─── Data to examine

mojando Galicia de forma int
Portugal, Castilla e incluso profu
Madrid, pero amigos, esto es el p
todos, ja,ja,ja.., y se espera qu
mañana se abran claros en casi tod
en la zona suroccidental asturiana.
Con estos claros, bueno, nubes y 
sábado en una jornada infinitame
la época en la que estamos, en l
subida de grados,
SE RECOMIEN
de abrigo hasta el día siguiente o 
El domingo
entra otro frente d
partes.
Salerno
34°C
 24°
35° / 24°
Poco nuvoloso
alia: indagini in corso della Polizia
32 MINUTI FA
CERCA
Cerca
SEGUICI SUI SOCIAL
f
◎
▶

──────
─── Data to examine

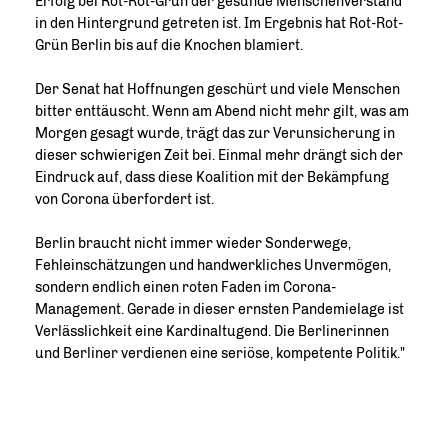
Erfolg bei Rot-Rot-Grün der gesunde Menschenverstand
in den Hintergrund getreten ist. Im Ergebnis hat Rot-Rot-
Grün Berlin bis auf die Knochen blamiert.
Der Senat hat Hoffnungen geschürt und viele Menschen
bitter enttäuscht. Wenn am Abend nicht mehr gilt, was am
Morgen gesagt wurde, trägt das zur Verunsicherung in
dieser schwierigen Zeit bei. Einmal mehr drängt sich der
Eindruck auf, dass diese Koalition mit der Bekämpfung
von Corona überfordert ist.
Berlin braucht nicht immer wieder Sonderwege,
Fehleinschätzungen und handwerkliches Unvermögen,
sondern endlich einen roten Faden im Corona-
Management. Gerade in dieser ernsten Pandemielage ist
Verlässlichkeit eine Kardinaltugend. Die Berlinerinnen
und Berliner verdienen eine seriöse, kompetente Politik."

──────

__What this task involves__:
Set down, from the entries above, exactly the lines from the one with "mojando Galicia de forma int" up to and including the one with "Con estos claros, bueno, nubes y", and no other lines.

__Response to this task__:
mojando Galicia de forma int
Portugal, Castilla e incluso profu
Madrid, pero amigos, esto es el p
todos, ja,ja,ja.., y se espera qu
mañana se abran claros en casi tod
en la zona suroccidental asturiana.
Con estos claros, bueno, nubes y 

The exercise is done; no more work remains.